- ACTION ITEM -
Without the pictures, write the listing out again exactly as it appears.
━━━━━━━━━━━━━━━━
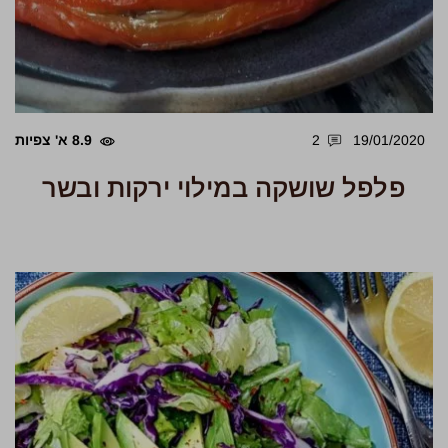
19/01/2020
2
8.9 א' צפיות
פלפל שושקה במילוי ירקות ובשר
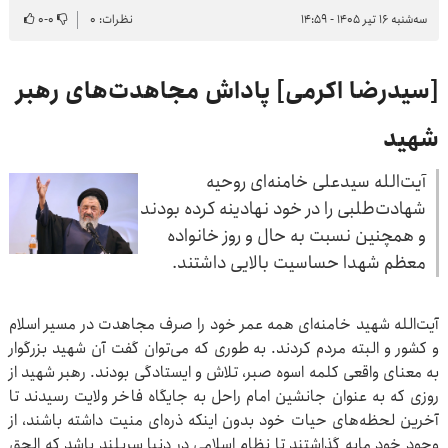
سه‌شنبه ۱۶ تیر ۱۴۰۵ - ۱۴:۵۹
نظرات: ۰
۰
-
۰
[سیدرضا اکرمی] پاداش مجاهدت‌های رهبر
شهید
آیت‌الله سیدعلی خامنه‌ای روحیه
شهادت‌طلبی را در خود نهادینه کرده بودند
و همچنین نسبت به حال و روز خانواده
معظم شهدا حساسیت بالایی داشتند.
آیت‌الله شهید خامنه‌ای همه عمر خود را صرف مجاهدت در مسیر اسلام
و کشور و البته مردم کردند. به طوری که می‌توان گفت آن شهید بزرگوار
به معنای واقعی کلمه اسوه صبر، تلاش و ایستادگی بودند. رهبر شهید از
روزی که به عنوان جانشین امام راحل به جایگاه فاخر ولایت رسیدند تا
آخرین لحظه‌های حیات خود بدون اینکه ذره‌ای منیت داشته باشند، از
وجود خود مایه گذاشتند تا نظام اسلامی در دنیا سربلند باشد که الحق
━━━━━━━━━━━━━━━━
- WRITTEN SOLUTION -
19/01/2020
2
8.9 א' צפיות
פלפל שושקה במילוי ירקות ובשר
سه‌شنبه ۱۶ تیر ۱۴۰۵ - ۱۴:۵۹
نظرات: ۰
۰
-
۰
[سیدرضا اکرمی] پاداش مجاهدت‌های رهبر
شهید
آیت‌الله سیدعلی خامنه‌ای روحیه
شهادت‌طلبی را در خود نهادینه کرده بودند
و همچنین نسبت به حال و روز خانواده
معظم شهدا حساسیت بالایی داشتند.
آیت‌الله شهید خامنه‌ای همه عمر خود را صرف مجاهدت در مسیر اسلام
و کشور و البته مردم کردند. به طوری که می‌توان گفت آن شهید بزرگوار
به معنای واقعی کلمه اسوه صبر، تلاش و ایستادگی بودند. رهبر شهید از
روزی که به عنوان جانشین امام راحل به جایگاه فاخر ولایت رسیدند تا
آخرین لحظه‌های حیات خود بدون اینکه ذره‌ای منیت داشته باشند، از
وجود خود مایه گذاشتند تا نظام اسلامی در دنیا سربلند باشد که الحق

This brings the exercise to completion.